Industry NewsLymphoma & Leukemia

Gene Blocks Progression of AML in Mice

By News Release


An early-stage study by experts from Cincinnati Children’s Hospital, NYU and Japan has found that the gene TRAF6 can block progression from pre-leukemia to acute myeloid leukemia (AML).

Daniel Starczynowski, PhD, a cancer research expert at Cincinnati Children's, along with research teams around the globe, has been hunting for years to find ways to improve the odds of surviving AML. While nearly 70% of children with AML survive at least five years, the five-year survival rate for adults lingers at a disappointing 26%.

Based on discoveries he published in 2019, the start-up company Kurome Therapeutics was launched to pursue new ways to prevent AML from adapting so easily to existing chemotherapies. Now, a new study in collaboration with Iannis Aifantis, PhD, and his team at NYU, published Jan. 18, 2022, in Cell Stem Cell, sheds even more light on the chain reactions that can lead from a state of pre-leukemia to full-blown disease.
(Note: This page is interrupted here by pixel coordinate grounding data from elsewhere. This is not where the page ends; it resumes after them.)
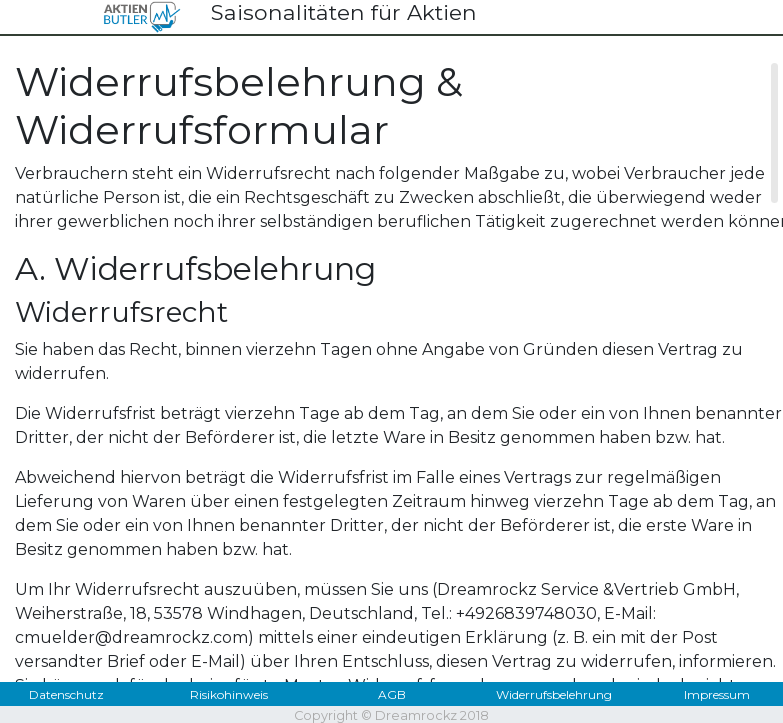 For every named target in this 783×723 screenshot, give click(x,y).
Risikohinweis (229, 694)
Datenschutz (66, 694)
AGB (392, 694)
A large number of scientists have described how people can acquire gene mutations in blood-forming cells during their lives that lack initial evidence of disease but make them increasingly likely to develop AML. These precursor conditions have been described as clonal hematopoiesis of indeterminant potential – "CHIP." However, much has remained unknown about exactly how CHIP becomes full-blown leukemia.

The new study reports that the gene TRAF6 plays a crucial—and unexpected—cancer-regulating role amid a complex set of interactions between cellular mechanisms that govern blood cell production and innate immune-related pathways, including toll-like receptors (TLR). Too much TRAF6 activity can lead to certain types of cancer risk. Not enough TRAF6 activity clearly increases the risk of developing myeloid malignancies, such as myelodysplastic syndromes (MDS) and certain subtypes of AML. Having a balanced level of activity prevents the disease, and restoring that balance appears to improve survival once the disease appears—at least in mice.

"The role of TRAF6 has been investigated for its role in immune cell biology. However, more recently it has come to the forefront as a complex and key player in cancer. Some research indicates that it acts as a tumor suppressor, while others have reported that it can cause cancer," Dr. Starczynowski says. "Our findings confirm that TRAF6 can, in fact, have opposite effects depending on the context of its environment. But we also found that its activity can be regulated through activation of certain toll-like receptors – evolutionarily conserved pathogen detectors in our immune systems that have been hijacked by the AML cell." 

The new information, based on an extensive series of mouse studies, remains in the early stages. Potential novel therapies and clinical trials based on these finding remain years away.

However, the research team has identified novel mechanisms underlying the stepwise progression of certain subtypes of AML, and in doing so may have zeroed in on a gene target that could bring the emerging field of inflammation-targeted therapies to bear against a notoriously hard-to-treat condition.  

"Our current studies primarily focused on mouse models, however more extensive work on human AML is warranted," Dr. Starczynowski says. "Moreover, we are now launching into a series of experiments to help us understand the mechanistic basis for why TRAF6 can function both as a tumor suppressor and an oncogene. Through these studies, we hope to uncover novel therapeutic opportunities that will exploit the unique functions of TRAF6 in myeloid malignancies."